=== INFORMATION ===
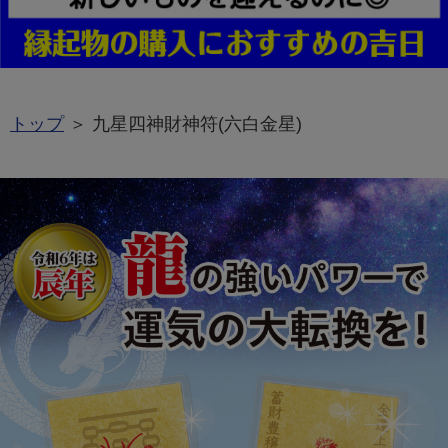
トップ
＞ 九星四神財神符(六白金星)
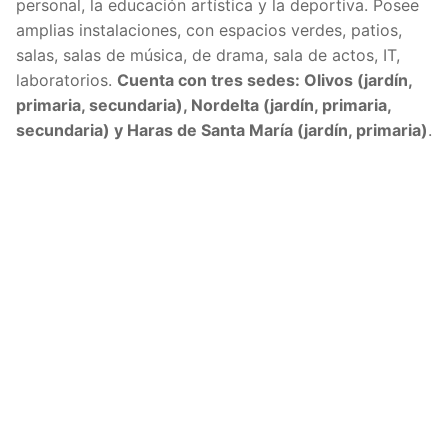
personal, la educación artística y la deportiva. Posee
amplias instalaciones, con espacios verdes, patios,
salas, salas de música, de drama, sala de actos, IT,
laboratorios.
Cuenta con tres sedes: Olivos (jardín,
primaria, secundaria), Nordelta (jardín, primaria,
secundaria) y Haras de Santa María (jardín, primaria)
.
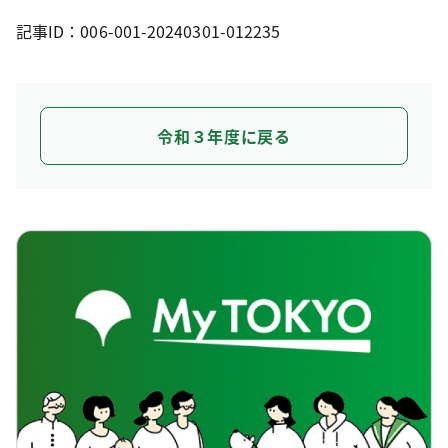
記事ID：006-001-20240301-012235
令和３年度に戻る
===
== TASK BRIEF ==
Apart from the pictures, all of the data must be duplicated exactly as shown above.

== REPLY ==
トップ
＞ 九星四神財神符(六白金星)
personal, la educación artística y la deportiva. Posee
amplias instalaciones, con espacios verdes, patios,
salas, salas de música, de drama, sala de actos, IT,
laboratorios.
Cuenta con tres sedes: Olivos (jardín,
primaria, secundaria), Nordelta (jardín, primaria,
secundaria) y Haras de Santa María (jardín, primaria)
.
記事ID：006-001-20240301-012235
令和３年度に戻る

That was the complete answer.